Though Ethan Palmer is 14 years old, he said his young age isn’t a factor in fighting for what he thinks is right.
He was one of about 20 people Thursday afternoon who participated in a rally that supported the Black Lives Matter movement.
But even as a teen — and one of the youngest protesters in the rally — Ethan said he wants to start giving back as early as he can to a campaign that fights for equality and justice.
“I’m here because black people, and all people of color for that matter, are disproportionately killed by civilians and by police officers, and it’s to the point where there is most certainly a pattern,” he said. “It’s not just a scattered incident.”
The central Pennsylvania chapter of Showing Up for Racial Justice rallied on the sidewalk in front of Penn State’s Allen Street Gates.
It was made of a group of white, and non-black, locals with signs that said “Black Lives Matter,” “White silence equals violence” and “End white silence.”
Member Susan Prill, of Huntingdon, said organizers reached out to people through social media to join the rally.
“It’s just a way for us to peacefully engage in conversation about this issue,” she said. “There is a lot of backpedaling on this issue because some people don’t understand.”
When asked how she responds to those who say “all lives matter,” she said, “but all lives are not as equal.”
“There are some (who) are more at risk in this day and age,” Prill said. “It’s happening all the time, and it’s about time we respond. White people care about black lives.”
Fellow member and co-organizer of the rally, Amy Cohen, said one of the missions was to help people look past the “all lives matter” statement that she said has an implied meaning that “everything is OK, when it’s not.”
“We advocate for all, but this is more of an equality issue,” Cohen said.
And the rallying is only one step in an ongoing process.
“We have a lot of work to do that includes raising awareness about the issue in different ways,” Cohen said.
She said the group also works with black community groups and organizations on campus to help promote the message.
“We want to make sure what we’re doing aligns with their message,” Cohen said.
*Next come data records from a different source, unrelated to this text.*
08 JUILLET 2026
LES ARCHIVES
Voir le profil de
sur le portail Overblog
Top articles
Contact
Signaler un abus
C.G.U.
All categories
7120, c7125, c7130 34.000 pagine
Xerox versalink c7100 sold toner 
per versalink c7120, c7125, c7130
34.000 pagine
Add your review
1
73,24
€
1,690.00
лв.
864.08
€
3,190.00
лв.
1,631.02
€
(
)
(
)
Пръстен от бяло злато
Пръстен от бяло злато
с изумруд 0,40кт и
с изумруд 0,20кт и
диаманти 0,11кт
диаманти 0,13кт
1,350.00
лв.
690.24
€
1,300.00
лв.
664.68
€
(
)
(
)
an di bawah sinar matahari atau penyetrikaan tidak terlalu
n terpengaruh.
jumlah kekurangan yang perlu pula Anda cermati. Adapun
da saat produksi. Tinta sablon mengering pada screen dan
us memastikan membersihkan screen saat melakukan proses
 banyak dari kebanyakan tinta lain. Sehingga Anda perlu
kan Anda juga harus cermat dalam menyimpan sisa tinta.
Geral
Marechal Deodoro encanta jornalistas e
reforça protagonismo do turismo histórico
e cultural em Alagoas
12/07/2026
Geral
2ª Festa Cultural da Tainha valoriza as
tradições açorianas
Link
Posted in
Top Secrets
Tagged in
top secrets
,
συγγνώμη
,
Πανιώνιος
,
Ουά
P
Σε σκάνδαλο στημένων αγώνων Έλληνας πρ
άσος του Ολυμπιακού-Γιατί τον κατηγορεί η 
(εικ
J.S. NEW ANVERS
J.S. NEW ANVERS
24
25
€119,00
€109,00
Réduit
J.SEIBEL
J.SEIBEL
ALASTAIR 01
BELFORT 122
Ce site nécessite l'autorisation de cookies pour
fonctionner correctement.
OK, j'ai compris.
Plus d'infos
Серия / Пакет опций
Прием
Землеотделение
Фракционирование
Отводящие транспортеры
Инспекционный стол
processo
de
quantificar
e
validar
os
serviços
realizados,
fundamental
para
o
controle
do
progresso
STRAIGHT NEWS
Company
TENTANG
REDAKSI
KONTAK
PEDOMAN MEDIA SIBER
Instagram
The rallies are meant to be peaceful.
Prill said the group talks about how to de-escalate a situation that could turn violent.
“We promote safety,” she said. “Not all people agree, and that’s OK, but we’re not here to start anything.”
Prill said the local chapter of SURJ held a protest earlier this year at a Donald Trump rally in Harrisburg.
When members saw signs that it could have turned violent, the group left.
“We’re just in the fight for freedom for black folks and rallying to urge change among white folks for the first time,” Cohen said.